Abstract

Surface area, particle aggregation, pressure drop in columns, nanotoxicity, and commercialization difficulties limit the use of nanoparticle adsorbents. Magnetic primary nano-Fe3O4 particles (∼16.7 nm diameter) were dispersed on high-surface-area (695 m2/g) Douglas fir biochar (MBC). A cheap, commercial fast pyrolysis biochar, a syngas byproduct, was modified by chemical coprecipitation of Fe3O4 from Fe3+/Fe2+ aqueous NaOH, served as a matrix, aiding magnetite nanoparticle dispersion and reducing the extent of particle aggregation.
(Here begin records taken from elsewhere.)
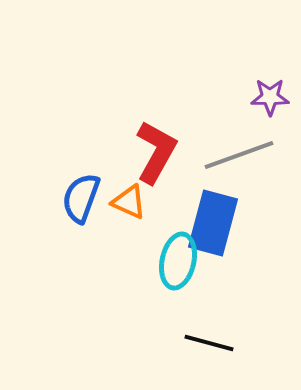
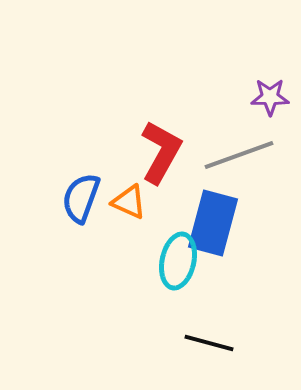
red L-shape: moved 5 px right
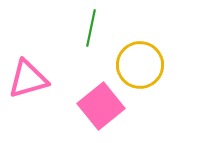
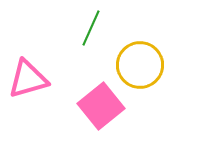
green line: rotated 12 degrees clockwise
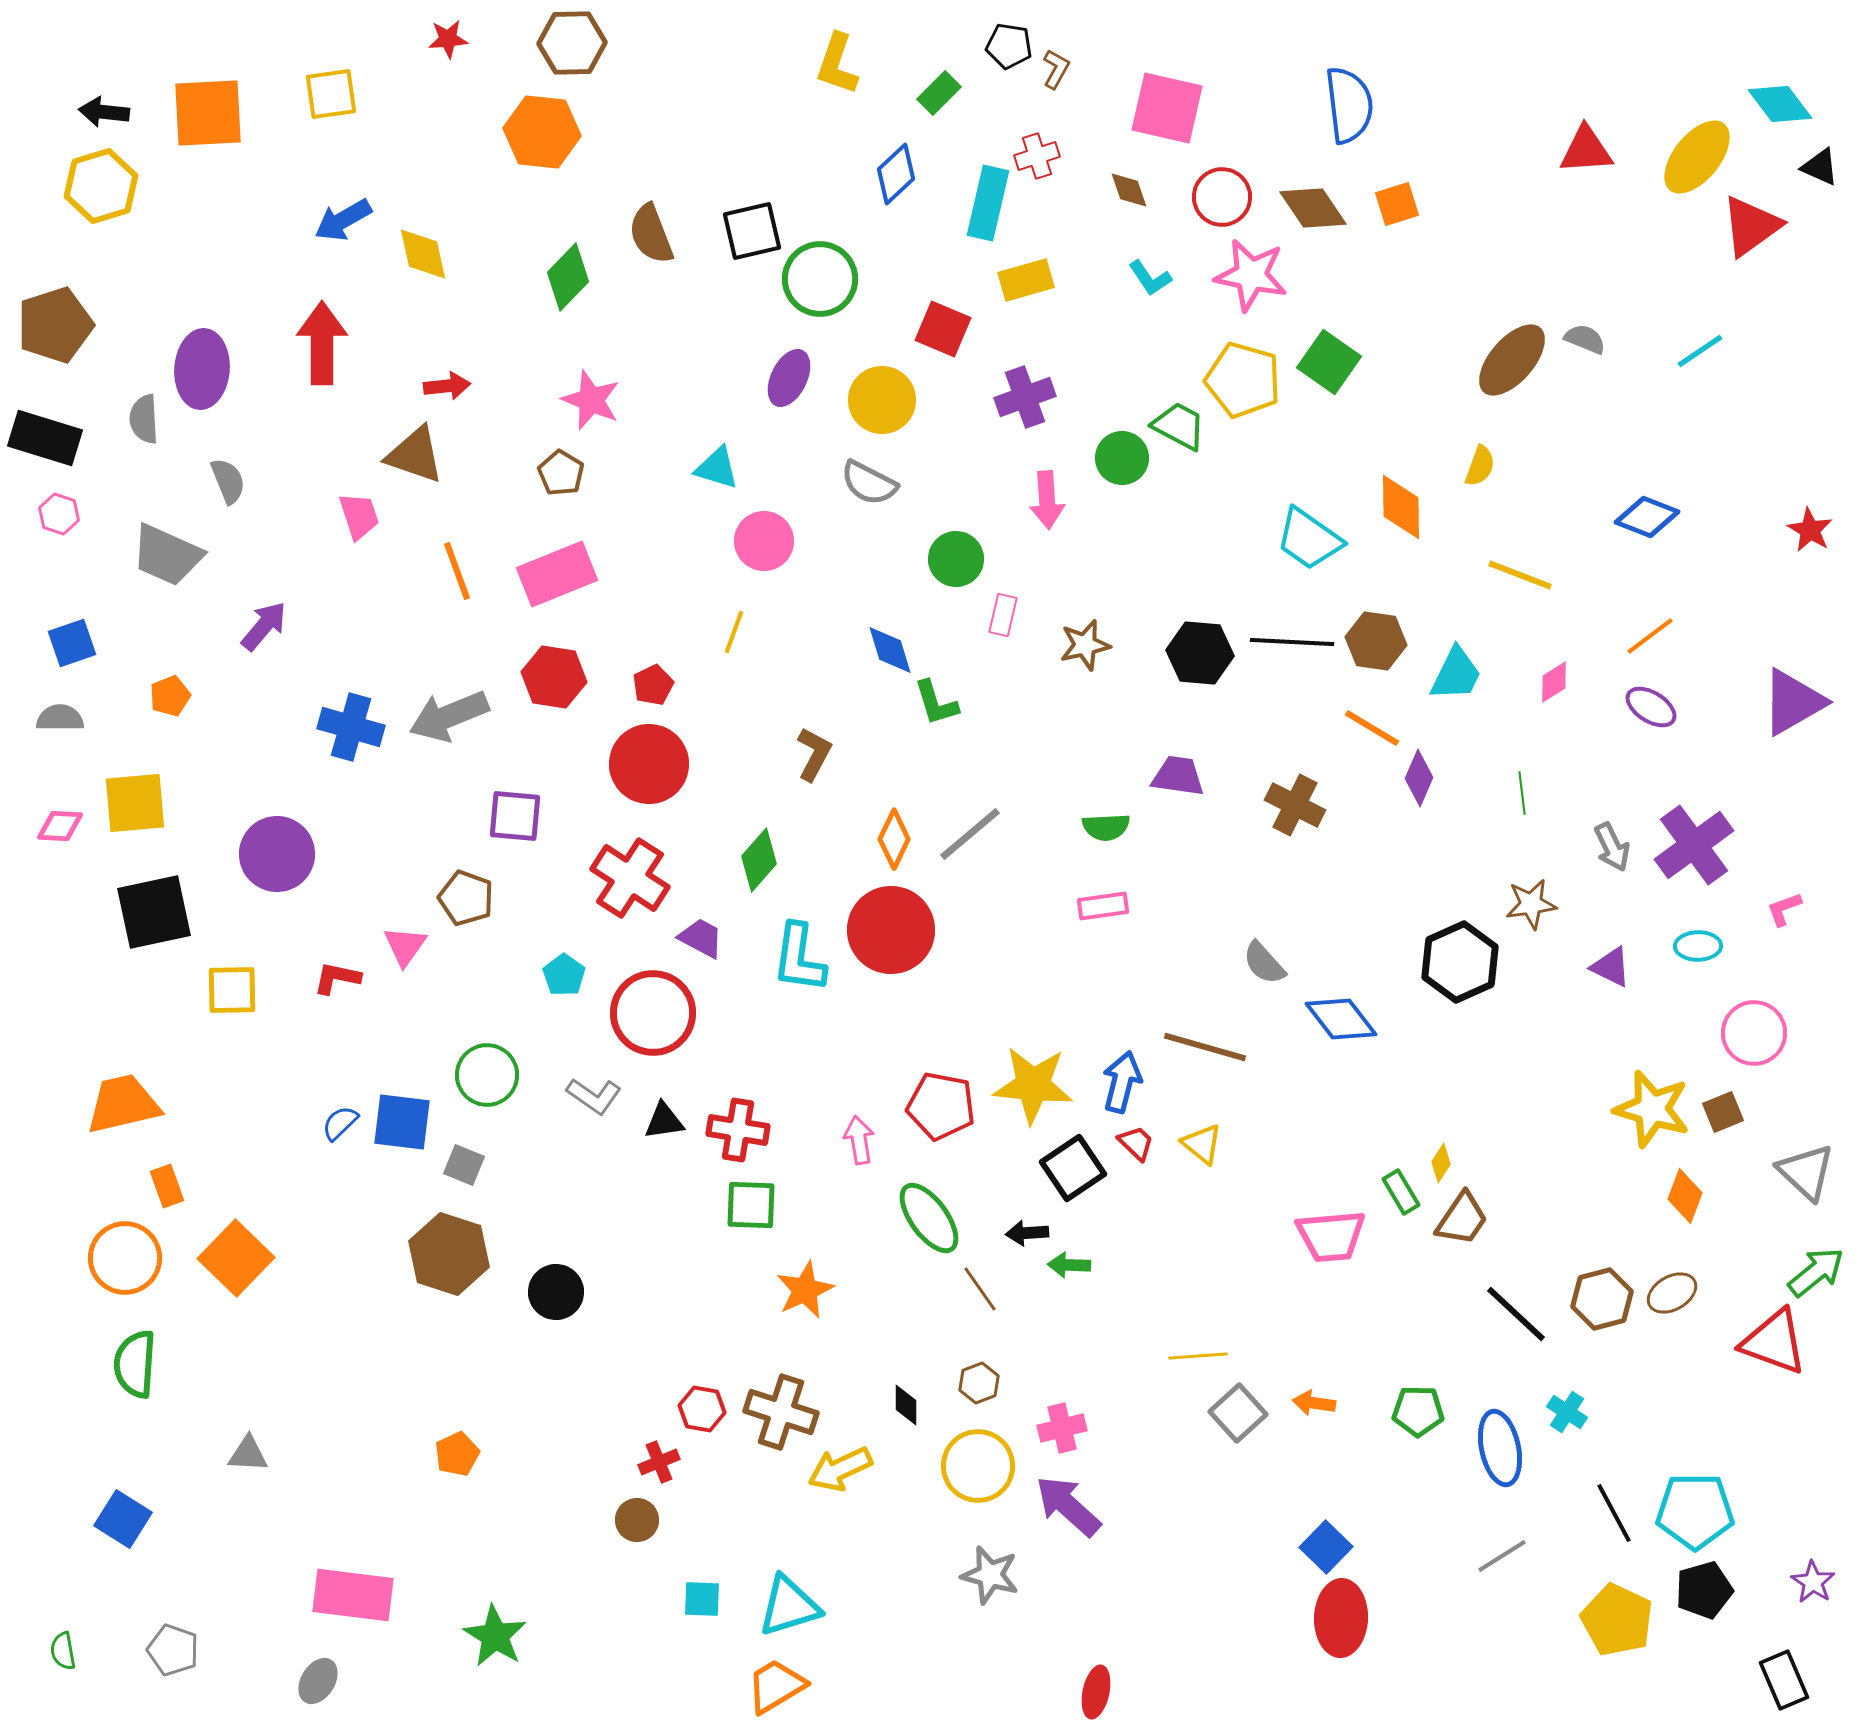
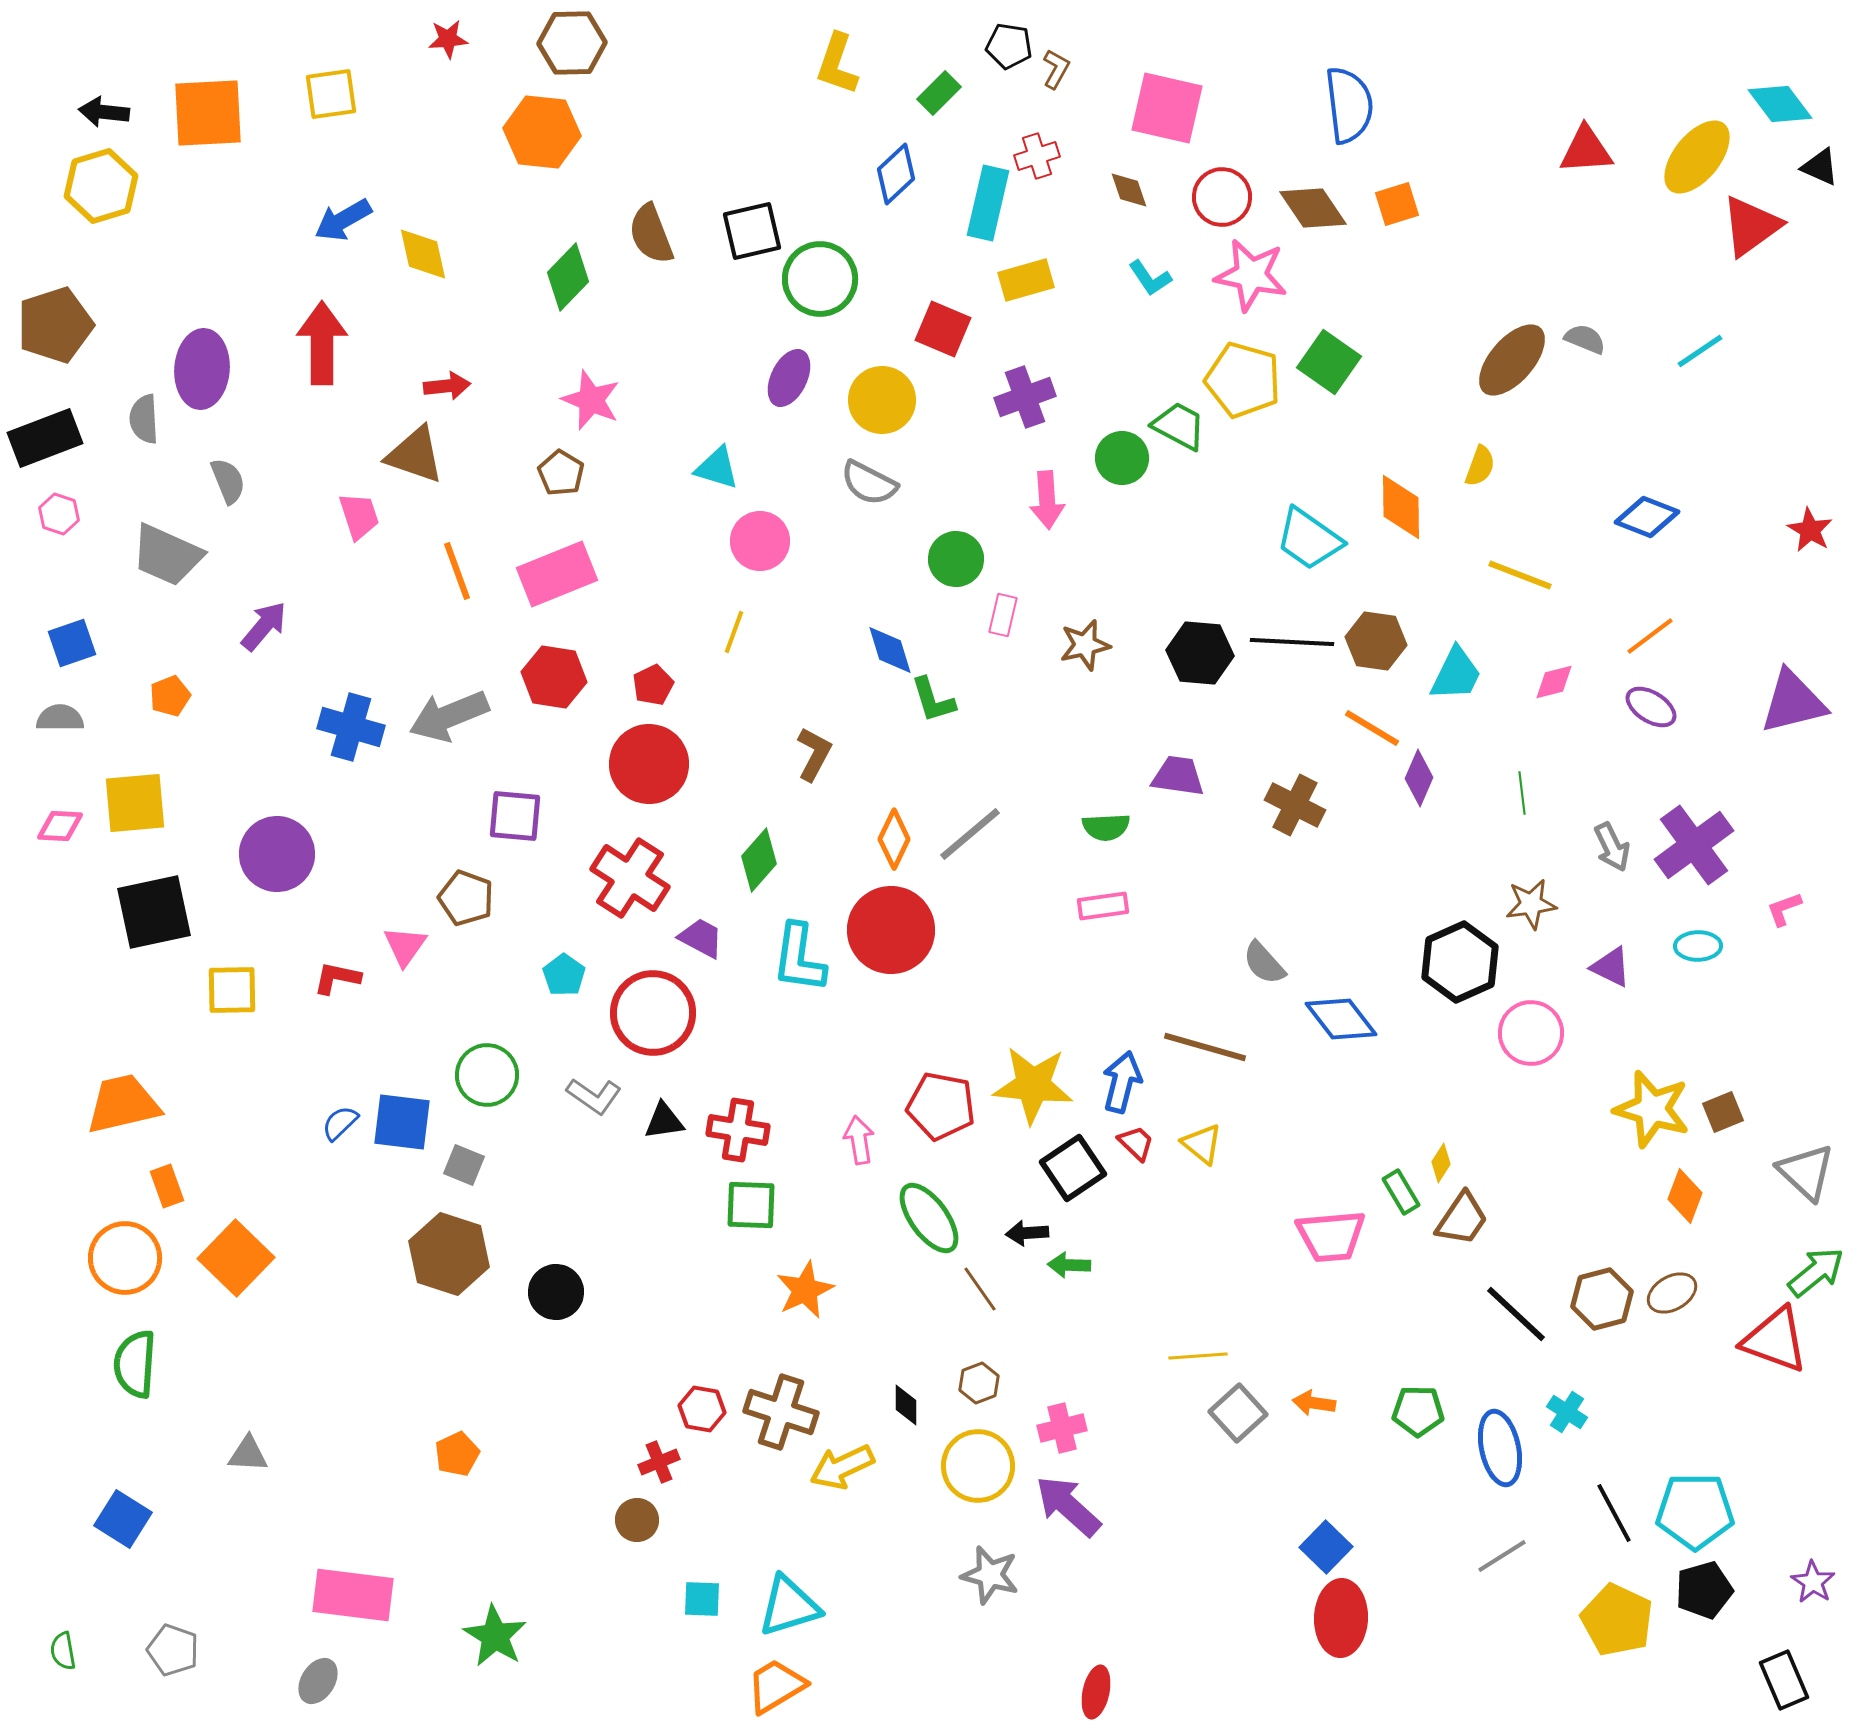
black rectangle at (45, 438): rotated 38 degrees counterclockwise
pink circle at (764, 541): moved 4 px left
pink diamond at (1554, 682): rotated 18 degrees clockwise
purple triangle at (1793, 702): rotated 16 degrees clockwise
green L-shape at (936, 703): moved 3 px left, 3 px up
pink circle at (1754, 1033): moved 223 px left
red triangle at (1774, 1342): moved 1 px right, 2 px up
yellow arrow at (840, 1469): moved 2 px right, 2 px up
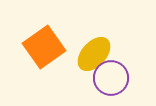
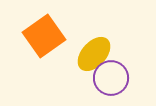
orange square: moved 11 px up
This MBC removed ∼90.0 mg/g of phosphate from water, approximately 20 times the capacity reported for neat (∼39 nm) magnetite particles (∼5.1 mg/g). MBC was robust in fixed-bed column sorption with 82.5 mg/g (at pH 3) capacity, showing no significant equilibrium or kinetic limitations in flow versus batch sorption. The biochar support serves as an added adsorption phase for heavy metals and organic contaminants, adsorbing poorly on magnetite. MBC enables magnetic separation of exhausted adsorbent from a batch process, an alternative to filtration. The neat and phosphate-laden hybrid sorbents were was characterized by scanning electron microscopy, transmission electron microscopy, energy-dispersive X-ray, point of zero charge, X-ray diffraction, X-ray photoelectron spectroscopy (XPS), elemental analysis, vibrating sample magnetometry, and Brunauer–Emmett–Teller surface-area and pore-volume measurements. The chemisorption mechanism versus pH, evaluated by XPS and existing literature, characterized the dominant phosphate complexes adsorbed on magnetite. The pH effect on phosphate sorption and the P 2p XPS binding energy shifts at pH from 1 to 13 are reported. A solution pH of 1–3 facilitates the formation of bidentate monoprotonated phosphate complexes [(Fe–O)2-PO2H]− at Fe–OH surface functions. H2PO42– predominates in solution at pH ∼4–6.5, which favors the formation of [Fe–O–PO3H]− at these pH values. At strongly basic pH (10–13) values, PO43– predominates and forms deprotonated chemisorbed monodentate [Fe–O–PO3]2– and bidentate [(Fe–O)2PO2]2–. Multilayer phosphate sorption and precipitation of iron phosphates were considered.